Certaines personnes ne manquent pas d'idées, de volonté ou de stratégie. Elles savent quoi faire. Mais au moment d'agir, quelque chose se coupe.
Le corps se fige, le mental devient flou, l'énergie chute, l'action paraît soudain impossible. Ce n'est pas toujours de la paresse ni une simple procrastination.
Dans certains cas, on peut explorer la piste de la sidération ou du réflexe de paralysie par la peur, tout en restant très prudent.
Situations fréquentes
Impossible d'envoyer un message important, de publier une offre, de prendre la parole, de dire non, de quitter une relation, de signer un document ou de lancer un projet malgré une décision claire.
La personne peut se sentir vide, lourde, confuse, absente ou incapable de bouger au moment précis où l'action devient réelle.
Un mini-cas pour comprendre
Un entrepreneur que j'accompagnais savait exactement quelle action poser pour lancer son offre. Pourtant, chaque fois qu'il ouvrait son ordinateur pour publier, il se sentait vidé.

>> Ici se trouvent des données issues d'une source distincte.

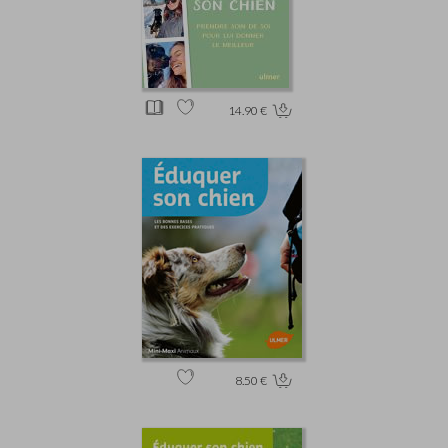
14.90 €
8.50 €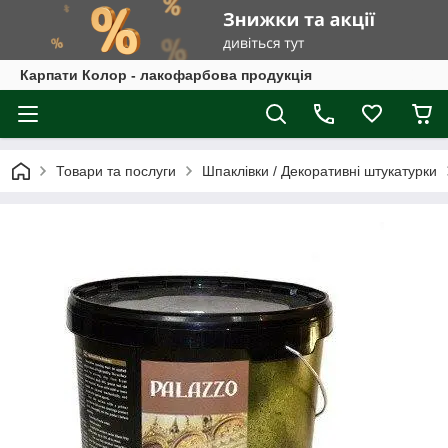
Карпати Колор - лакофарбова продукція
Товари та послуги
Шпаклівки / Декоративні штукатурки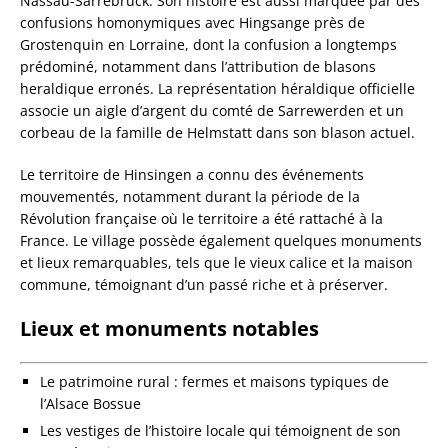
Nassau-Sarrebruck. Son histoire est aussi marquée par des
confusions homonymiques avec Hingsange près de
Grostenquin en Lorraine, dont la confusion a longtemps
prédominé, notamment dans l’attribution de blasons
heraldique erronés. La représentation héraldique officielle
associe un aigle d’argent du comté de Sarrewerden et un
corbeau de la famille de Helmstatt dans son blason actuel.
Le territoire de Hinsingen a connu des événements
mouvementés, notamment durant la période de la
Révolution française où le territoire a été rattaché à la
France. Le village possède également quelques monuments
et lieux remarquables, tels que le vieux calice et la maison
commune, témoignant d’un passé riche et à préserver.
Lieux et monuments notables
Le patrimoine rural : fermes et maisons typiques de
l’Alsace Bossue
Les vestiges de l’histoire locale qui témoignent de son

La lecture systémique a montré que devenir visible réactivait une ancienne scène de jugement. Mais la réaction corporelle était si forte qu'un niveau d'accompagnement corporel devait aussi être envisagé.
Le travail ne consistait pas à le pousser. Il consistait à comprendre pourquoi son corps vivait l'action comme une menace.
Ce que l'intelligence systémique permet de voir
La lecture systémique cherche ce que l'action vient toucher : prendre sa place, dépasser quelqu'un, risquer le regard, quitter une ancienne sécurité, trahir une loyauté ou devenir visible.
Le niveau corporel, lui, permet de respecter le fait que le corps ne suit pas toujours le mental. Si le corps se fige, il faut entendre cette information.
Le bon accompagnement consiste à relier les deux : ce que l'action signifie dans le système, et ce que le corps peut réellement intégrer.
Ce qui change concrètement
La personne peut commencer à repérer le moment exact où elle se fige. Elle peut découper l'action, retrouver un premier geste possible, demander de l'aide ou choisir un cadre plus adapté.
Le changement n'est pas toujours d'agir plus vite. Il est souvent d'agir sans se faire violence, avec une meilleure compréhension de ce qui bloquait.
Cadre et limites
La sidération peut être liée à un trauma, à une anxiété importante, à un épuisement, à une dépression ou à d'autres facteurs qui demandent un suivi spécialisé.
Le réflexe de paralysie par la peur ne doit pas être utilisé comme explication unique. C'est une piste corporelle parmi d'autres.
Cet accompagnement ne remplace pas un suivi médical, psychologique ou psychiatrique lorsque celui-ci est nécessaire.
Études de cas associées
Ces cas montrent comment le concept peut se traduire dans une situation réelle, avec une histoire, une source de blocage et un mouvement de résolution.
À retenir
Quand le corps se fige au moment d'agir, il ne suffit pas toujours de se motiver. Il faut comprendre ce que l'action réveille et quel niveau de sécurité le corps demande.